Enfin, d’autres ont carrément franchi le pas : bannir toute nourriture d’origine animale. Comme Isabelle. Cette habitante de Cambrai a eu une véritable prise de conscience en participant à LAmour est dans le pré, sur M6, émission où les candidates rencontrent des agriculteurs. "Auparavant, je visualisais la viande comme un objet, ne pensant pas que cela provenait d'un animal", raconte-t-elle à LCI.  "Les élevages ne sont que souffrances perpétuelles, quotidiennes et réelles pour les animaux." A son retour, elle s’est rapprochée de l’association L214. "Lorsque j'ai appris que l'on retirait un veau à  sa mère le jour de sa naissance afin qu'il ne bénéficie pas de son lait, mais que ce lait se destine à la consommation humaine, j'en ai été écœurée", détaille-t-elle. "Le petit, lui, sera engraissé et tué au bout de six mois ! Et lorsque j'ai appris que lorsque la vache a donné ce qu'elle a pu, elle part en abattoir pour finir en steaks hachés, j'ai renoncé à m'alimenter comme avant !" Isabelle est désormais végétarienne. "Comment puis-je accepter d'avaler du cadavre, et que cet être a du souffrir le martyr physiquement et psychologiquement, pour que moi-même je sois satisfaite ?"


Même position pour Thomas, qui honnit toute demi-mesure. "A tous ceux qui disent : ‘Je suis totalement contre la maltraitance des animaux mais j'en mange quand même, je privilégie le local et quand les bêtes n'ont pas souffert." Ce sont des phrases HYPOCRITES qui m'énervent !", tranche-t-il.  "Local, fermier ou pas, votre animal a été décapité, nourri avec de la m***e, et vous mangez un cadavre. Achat de viande = complice de ces meurtres."
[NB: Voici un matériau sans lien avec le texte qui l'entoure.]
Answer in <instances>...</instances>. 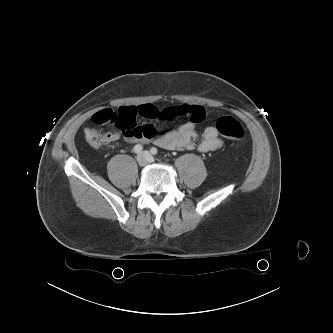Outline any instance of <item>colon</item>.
I'll list each match as a JSON object with an SVG mask.
<instances>
[{"label": "colon", "mask_w": 333, "mask_h": 333, "mask_svg": "<svg viewBox=\"0 0 333 333\" xmlns=\"http://www.w3.org/2000/svg\"><path fill=\"white\" fill-rule=\"evenodd\" d=\"M136 110L133 107L121 108L119 111L104 109L95 113L92 120L97 125H110L120 131H132L136 128ZM216 129L231 140H242L245 135L243 126L233 117L221 116L216 121ZM85 138L93 148H100L109 143L107 133L97 128H86Z\"/></svg>", "instance_id": "1"}]
</instances>
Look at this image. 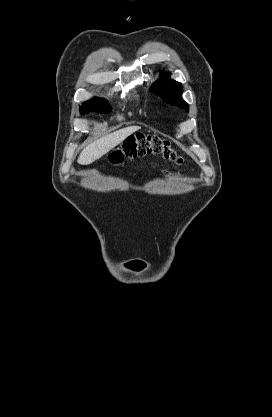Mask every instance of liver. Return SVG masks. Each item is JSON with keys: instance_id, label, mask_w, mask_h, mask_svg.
Returning a JSON list of instances; mask_svg holds the SVG:
<instances>
[{"instance_id": "6515ba94", "label": "liver", "mask_w": 272, "mask_h": 417, "mask_svg": "<svg viewBox=\"0 0 272 417\" xmlns=\"http://www.w3.org/2000/svg\"><path fill=\"white\" fill-rule=\"evenodd\" d=\"M139 129V126H129L101 137L82 150L77 162L81 165L93 163Z\"/></svg>"}]
</instances>
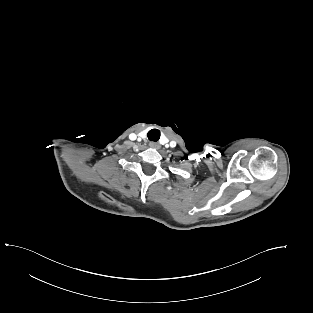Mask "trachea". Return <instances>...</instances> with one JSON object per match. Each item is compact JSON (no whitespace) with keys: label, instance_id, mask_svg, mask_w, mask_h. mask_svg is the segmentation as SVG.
<instances>
[{"label":"trachea","instance_id":"trachea-1","mask_svg":"<svg viewBox=\"0 0 313 313\" xmlns=\"http://www.w3.org/2000/svg\"><path fill=\"white\" fill-rule=\"evenodd\" d=\"M147 137L150 141H158L160 139V131L158 129H151L148 134Z\"/></svg>","mask_w":313,"mask_h":313}]
</instances>
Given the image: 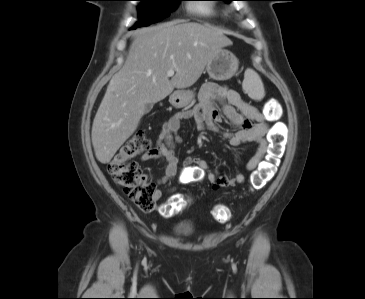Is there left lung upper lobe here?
<instances>
[{"label": "left lung upper lobe", "instance_id": "5c2ea615", "mask_svg": "<svg viewBox=\"0 0 365 299\" xmlns=\"http://www.w3.org/2000/svg\"><path fill=\"white\" fill-rule=\"evenodd\" d=\"M224 1H234V0H224Z\"/></svg>", "mask_w": 365, "mask_h": 299}]
</instances>
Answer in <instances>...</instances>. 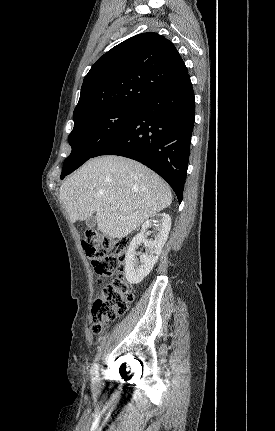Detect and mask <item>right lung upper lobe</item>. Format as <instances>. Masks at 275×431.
Instances as JSON below:
<instances>
[{"mask_svg":"<svg viewBox=\"0 0 275 431\" xmlns=\"http://www.w3.org/2000/svg\"><path fill=\"white\" fill-rule=\"evenodd\" d=\"M187 74L181 56L168 39L153 32L133 36L91 67L73 120L112 107H139Z\"/></svg>","mask_w":275,"mask_h":431,"instance_id":"cb5924a9","label":"right lung upper lobe"}]
</instances>
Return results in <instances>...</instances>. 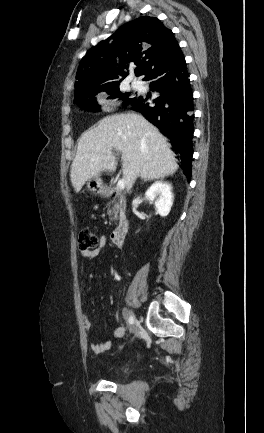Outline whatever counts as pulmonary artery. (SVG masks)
Wrapping results in <instances>:
<instances>
[{
  "mask_svg": "<svg viewBox=\"0 0 264 433\" xmlns=\"http://www.w3.org/2000/svg\"><path fill=\"white\" fill-rule=\"evenodd\" d=\"M132 86L136 89L142 88V84L139 81H133Z\"/></svg>",
  "mask_w": 264,
  "mask_h": 433,
  "instance_id": "obj_1",
  "label": "pulmonary artery"
}]
</instances>
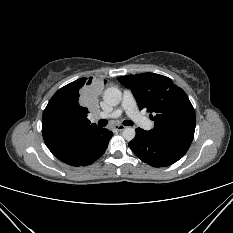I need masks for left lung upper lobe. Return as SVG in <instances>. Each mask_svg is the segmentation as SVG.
Masks as SVG:
<instances>
[{"label":"left lung upper lobe","instance_id":"left-lung-upper-lobe-1","mask_svg":"<svg viewBox=\"0 0 233 233\" xmlns=\"http://www.w3.org/2000/svg\"><path fill=\"white\" fill-rule=\"evenodd\" d=\"M119 82L131 89L140 109H147L154 128L149 132L161 140L190 145L195 132L194 108L172 80L155 73L127 75Z\"/></svg>","mask_w":233,"mask_h":233}]
</instances>
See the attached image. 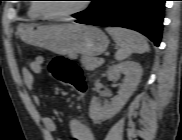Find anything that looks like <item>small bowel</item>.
Returning a JSON list of instances; mask_svg holds the SVG:
<instances>
[{"label":"small bowel","mask_w":182,"mask_h":140,"mask_svg":"<svg viewBox=\"0 0 182 140\" xmlns=\"http://www.w3.org/2000/svg\"><path fill=\"white\" fill-rule=\"evenodd\" d=\"M48 61L47 57L43 55L36 56L27 67H23L21 71L22 80L24 85L31 89L34 84V74L41 72L43 65ZM33 102L40 105V98L36 95L33 96ZM45 131L51 140H62L56 137L57 126L55 121L48 115L41 117ZM69 130L74 140H95L92 130L83 124L77 116H72L69 120Z\"/></svg>","instance_id":"small-bowel-1"}]
</instances>
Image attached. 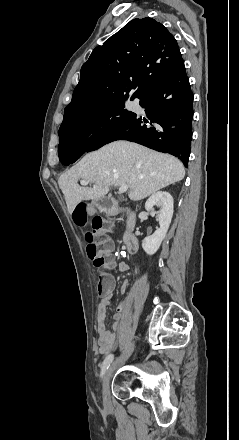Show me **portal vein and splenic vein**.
Masks as SVG:
<instances>
[{"instance_id": "18ae733b", "label": "portal vein and splenic vein", "mask_w": 239, "mask_h": 440, "mask_svg": "<svg viewBox=\"0 0 239 440\" xmlns=\"http://www.w3.org/2000/svg\"><path fill=\"white\" fill-rule=\"evenodd\" d=\"M81 186H88L89 182H86V180H81L80 182ZM129 186H120L119 192L120 194H123V192H127Z\"/></svg>"}]
</instances>
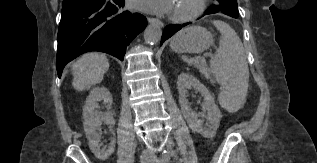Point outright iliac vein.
Masks as SVG:
<instances>
[{"mask_svg":"<svg viewBox=\"0 0 317 163\" xmlns=\"http://www.w3.org/2000/svg\"><path fill=\"white\" fill-rule=\"evenodd\" d=\"M141 163H150L148 160L143 159Z\"/></svg>","mask_w":317,"mask_h":163,"instance_id":"obj_1","label":"right iliac vein"}]
</instances>
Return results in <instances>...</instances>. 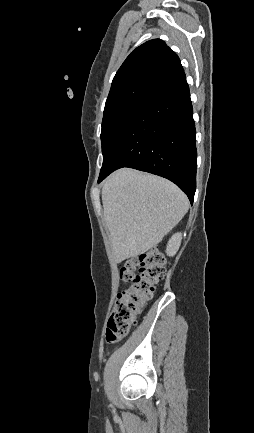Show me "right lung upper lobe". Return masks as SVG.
<instances>
[{"label": "right lung upper lobe", "instance_id": "obj_1", "mask_svg": "<svg viewBox=\"0 0 254 433\" xmlns=\"http://www.w3.org/2000/svg\"><path fill=\"white\" fill-rule=\"evenodd\" d=\"M183 73L178 56L165 42L153 39L137 47L113 78L105 107L126 100H148Z\"/></svg>", "mask_w": 254, "mask_h": 433}]
</instances>
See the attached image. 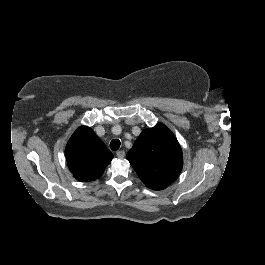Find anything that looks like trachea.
Here are the masks:
<instances>
[{
	"label": "trachea",
	"mask_w": 265,
	"mask_h": 265,
	"mask_svg": "<svg viewBox=\"0 0 265 265\" xmlns=\"http://www.w3.org/2000/svg\"><path fill=\"white\" fill-rule=\"evenodd\" d=\"M110 147H111V149L112 150H118L119 149V147H120V140L119 139H114V140H112L111 141V143H110Z\"/></svg>",
	"instance_id": "obj_1"
}]
</instances>
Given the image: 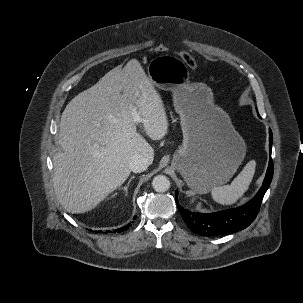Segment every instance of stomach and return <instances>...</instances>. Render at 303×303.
<instances>
[{
	"label": "stomach",
	"instance_id": "0dacf381",
	"mask_svg": "<svg viewBox=\"0 0 303 303\" xmlns=\"http://www.w3.org/2000/svg\"><path fill=\"white\" fill-rule=\"evenodd\" d=\"M147 71L154 86L173 92L180 115L183 143L174 154L173 167L198 193L227 183L246 155V144L229 115L214 104L212 90L190 83L187 66L175 56L155 57Z\"/></svg>",
	"mask_w": 303,
	"mask_h": 303
}]
</instances>
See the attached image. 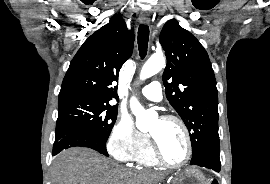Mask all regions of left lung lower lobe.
I'll list each match as a JSON object with an SVG mask.
<instances>
[{
  "instance_id": "0a47b994",
  "label": "left lung lower lobe",
  "mask_w": 270,
  "mask_h": 184,
  "mask_svg": "<svg viewBox=\"0 0 270 184\" xmlns=\"http://www.w3.org/2000/svg\"><path fill=\"white\" fill-rule=\"evenodd\" d=\"M192 165H198L212 169L216 172L220 171V158L219 150H206L194 161H191Z\"/></svg>"
}]
</instances>
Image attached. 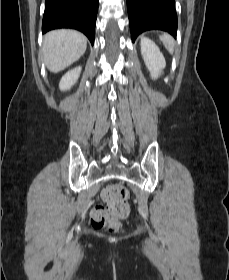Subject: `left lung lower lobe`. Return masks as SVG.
<instances>
[{
    "label": "left lung lower lobe",
    "mask_w": 229,
    "mask_h": 280,
    "mask_svg": "<svg viewBox=\"0 0 229 280\" xmlns=\"http://www.w3.org/2000/svg\"><path fill=\"white\" fill-rule=\"evenodd\" d=\"M127 9L133 42L140 33L152 29L176 37L175 0H127Z\"/></svg>",
    "instance_id": "0a47b994"
}]
</instances>
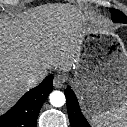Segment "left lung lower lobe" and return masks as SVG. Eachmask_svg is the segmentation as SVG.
Masks as SVG:
<instances>
[{"label": "left lung lower lobe", "mask_w": 127, "mask_h": 127, "mask_svg": "<svg viewBox=\"0 0 127 127\" xmlns=\"http://www.w3.org/2000/svg\"><path fill=\"white\" fill-rule=\"evenodd\" d=\"M66 102H67V110L69 115L70 124L72 127H91L87 120L81 113L78 100L72 91V89L68 86L65 91Z\"/></svg>", "instance_id": "left-lung-lower-lobe-1"}]
</instances>
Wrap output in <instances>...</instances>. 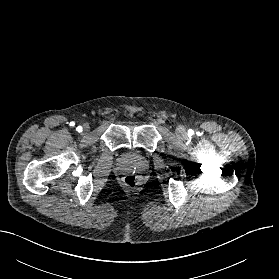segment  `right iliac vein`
<instances>
[{
    "mask_svg": "<svg viewBox=\"0 0 279 279\" xmlns=\"http://www.w3.org/2000/svg\"><path fill=\"white\" fill-rule=\"evenodd\" d=\"M89 128H90L89 125L85 124L84 127H83L84 132H88Z\"/></svg>",
    "mask_w": 279,
    "mask_h": 279,
    "instance_id": "63e3f726",
    "label": "right iliac vein"
}]
</instances>
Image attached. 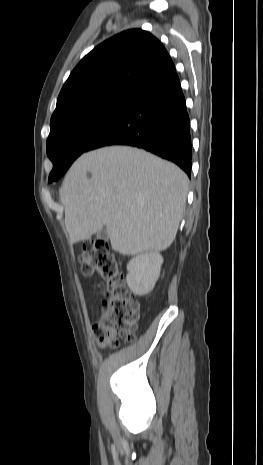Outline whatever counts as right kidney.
Here are the masks:
<instances>
[{"label":"right kidney","mask_w":263,"mask_h":465,"mask_svg":"<svg viewBox=\"0 0 263 465\" xmlns=\"http://www.w3.org/2000/svg\"><path fill=\"white\" fill-rule=\"evenodd\" d=\"M162 263L163 257L155 251L132 258L127 265L129 288L139 295L151 292L160 276Z\"/></svg>","instance_id":"right-kidney-1"}]
</instances>
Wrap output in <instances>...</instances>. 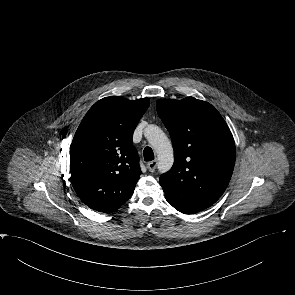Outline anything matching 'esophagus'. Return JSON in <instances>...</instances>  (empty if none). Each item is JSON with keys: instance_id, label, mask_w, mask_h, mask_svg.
I'll use <instances>...</instances> for the list:
<instances>
[{"instance_id": "1", "label": "esophagus", "mask_w": 295, "mask_h": 295, "mask_svg": "<svg viewBox=\"0 0 295 295\" xmlns=\"http://www.w3.org/2000/svg\"><path fill=\"white\" fill-rule=\"evenodd\" d=\"M156 167H157L156 160H153V161L147 163V168L150 172H154L156 170Z\"/></svg>"}]
</instances>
Julie aussi a supprimé la viande et le poisson et restreint les produits laitiers. "Et franchement je n'ai jamais aussi bien mangé et ça me donne envie de cuisiner ! J’ai ma conscience pour moi et j’en suis fière", écrit-elle. "J’encourage les gens à en faire de même. C’est ça , l’empathie et le respect de la vie... " Tout comme Mickaëla, "très contente" de ne plus manger de viande : "Après j'estime que chacun fait comme il veut. C'est personnel et je ne critique pas les gens qui en mangent. Mais pour moi c'est devenu du dégout."